(updated on the 21st of October)
— INC subgroup
In this post I’ll treat the issues that emerge from the proposal of embedding a custom set of metadata, based on the Dublin Core standard, within a MultiMarkdown document.
The metadata set here employed is an extremely simplified version of what it is needed in our research project, but it gives anyway several insights that are useful in the definition of a more complex set.
The work is divided in 2 phases:
- the set of metadata is defined into a Dublin Core Application Profile (DCAP);
- the ways to insert the DCAP within a MultiMarkdown document are discussed.
What Metadata?
- Metadata tied to workflow and production. Those allow to structure a text in such a way that, with the help of a style sheet, different kinds of output technologies (and formats) can be used.
- Metadata as the translation table between the tags under 1. and the output appearance. E.g.
<title>This is a Title</title>
has a related list in which it is stipulated that on paper words in the field title are printed Bold face in Green. In the same list it is stipulated that on a B&W e-reader it is only Bold. - Metadata for keywords and classifications. Here a word or small noun-phrase is tagged with a tag that is coupled to a glossary orontology in which the meaning of the term is given. E.g.
<glossA23>Spinach</glossA23>
means the word spinach according to glossary A (vegetables) is defined in field 23. - Metadata that deal with navigation e.g. anchors in an hypertext environment.
Why Embedding Metadata into MMD?
Embedding Metadata directly into MMD means that:
- the context of a document is bound to its content, so even if the document is considered in itself it still tells its context (author, date, etc.);
- the one who inserts the metadata only needs to know the MMD syntax so that she can use her preferred software to compile a document;
- the one who inserts the metadata could use –but is not bound to– any interface with custom forms.

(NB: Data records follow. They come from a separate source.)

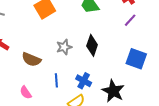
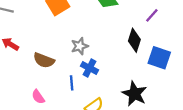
black diamond: (92, 45) -> (134, 40), moved
blue cross: (84, 81) -> (89, 68), moved

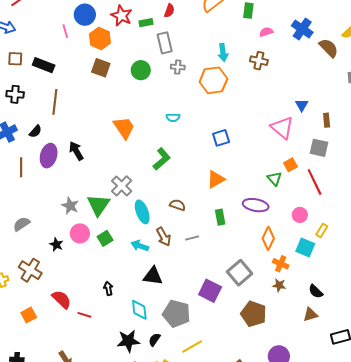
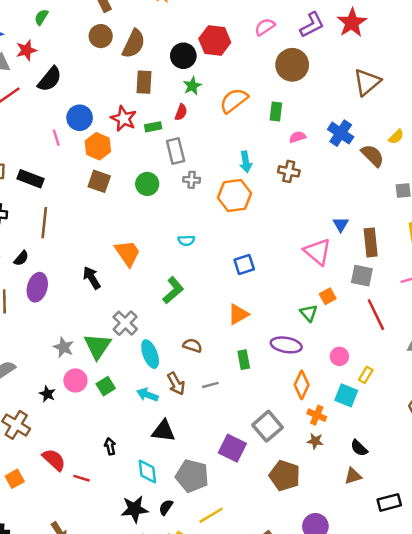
brown rectangle: (327, 120) -> (371, 242), size x1.6
black arrow: (76, 151) -> (92, 278), moved
red line: (315, 182) -> (376, 315), moved

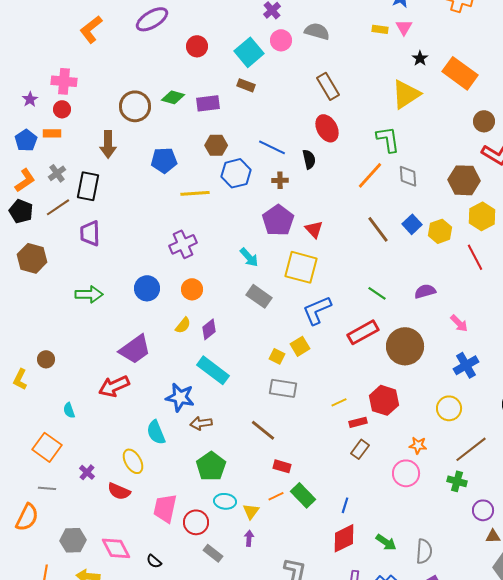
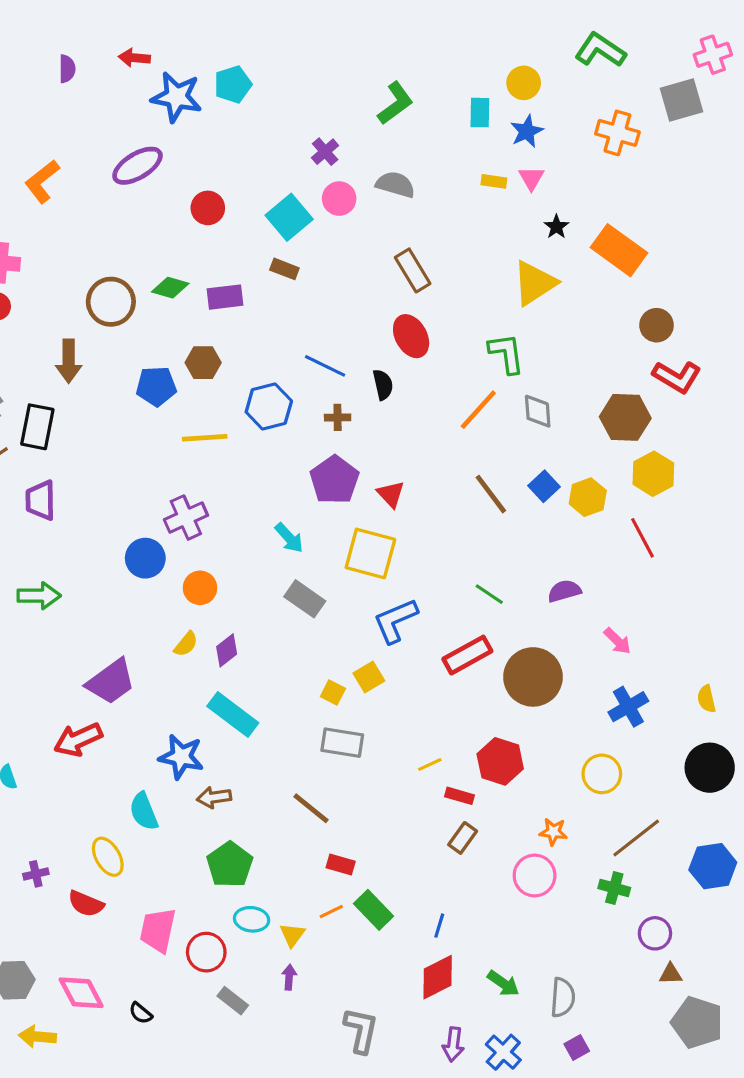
brown hexagon: (216, 145) -> (203, 363), moved
blue circle: (147, 288) -> (145, 558), moved
red rectangle: (358, 422) -> (460, 796), turned 30
purple cross: (87, 472) -> (36, 874), turned 35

An index of all the documents is then created according to a “media player” model (already used for e-books like in tools like Calibre). The metadata of each document are directly extracted and updated each time a document is modified.
A Simplified Version of the Metadata Set Mapped to Dublin Core
Following the Dublin Core’s MyBookCase example we define a simplified version of our metadata set by creating a Dublin Core Application Profile (DCAP).
Functional Requirements
First we list the functional requirements for our DCAP:
- Retrieve articles through a title or an author search;
- Sort retrieved items by publication date;
- Sort retrieved items by editing date;
- Provide the author’s name and affiliation for contact purposes.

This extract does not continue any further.